How to complete this task: Your answer should repeat the entries in full, exactly as given, with no pictures.

Available data:

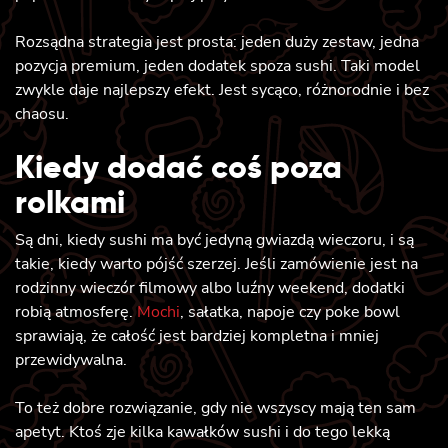
Rozsądna strategia jest prosta: jeden duży zestaw, jedna
pozycja premium, jeden dodatek spoza sushi. Taki model
zwykle daje najlepszy efekt. Jest sycąco, różnorodnie i bez
chaosu.
Kiedy dodać coś poza
rolkami
Są dni, kiedy sushi ma być jedyną gwiazdą wieczoru, i są
takie, kiedy warto pójść szerzej. Jeśli zamówienie jest na
rodzinny wieczór filmowy albo luźny weekend, dodatki
robią atmosferę.
Mochi
, sałatka, napoje czy poke bowl
sprawiają, że całość jest bardziej kompletna i mniej
przewidywalna.
To też dobre rozwiązanie, gdy nie wszyscy mają ten sam
apetyt. Ktoś zje kilka kawałków sushi i do tego lekką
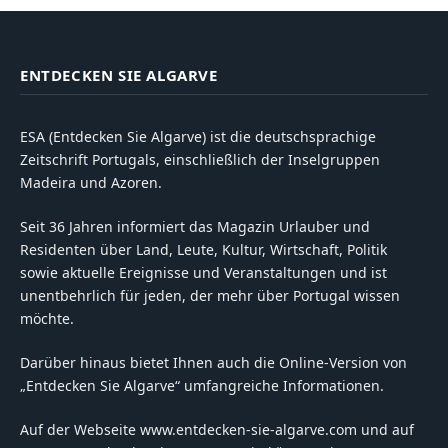
ENTDECKEN SIE ALGARVE
ESA (Entdecken Sie Algarve) ist die deutschsprachige
Zeitschrift Portugals, einschließlich der Inselgruppen
Madeira und Azoren.
Seit 36 Jahren informiert das Magazin Urlauber und
Residenten über Land, Leute, Kultur, Wirtschaft, Politik
sowie aktuelle Ereignisse und Veranstaltungen und ist
unentbehrlich für jeden, der mehr über Portugal wissen
möchte.
Darüber hinaus bietet Ihnen auch die Online-Version von
„Entdecken Sie Algarve“ umfangreiche Informationen.
Auf der Webseite www.entdecken-sie-algarve.com und auf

Expected output:
Rozsądna strategia jest prosta: jeden duży zestaw, jedna
pozycja premium, jeden dodatek spoza sushi. Taki model
zwykle daje najlepszy efekt. Jest sycąco, różnorodnie i bez
chaosu.
Kiedy dodać coś poza
rolkami
Są dni, kiedy sushi ma być jedyną gwiazdą wieczoru, i są
takie, kiedy warto pójść szerzej. Jeśli zamówienie jest na
rodzinny wieczór filmowy albo luźny weekend, dodatki
robią atmosferę.
Mochi
, sałatka, napoje czy poke bowl
sprawiają, że całość jest bardziej kompletna i mniej
przewidywalna.
To też dobre rozwiązanie, gdy nie wszyscy mają ten sam
apetyt. Ktoś zje kilka kawałków sushi i do tego lekką
ENTDECKEN SIE ALGARVE
ESA (Entdecken Sie Algarve) ist die deutschsprachige
Zeitschrift Portugals, einschließlich der Inselgruppen
Madeira und Azoren.
Seit 36 Jahren informiert das Magazin Urlauber und
Residenten über Land, Leute, Kultur, Wirtschaft, Politik
sowie aktuelle Ereignisse und Veranstaltungen und ist
unentbehrlich für jeden, der mehr über Portugal wissen
möchte.
Darüber hinaus bietet Ihnen auch die Online-Version von
„Entdecken Sie Algarve“ umfangreiche Informationen.
Auf der Webseite www.entdecken-sie-algarve.com und auf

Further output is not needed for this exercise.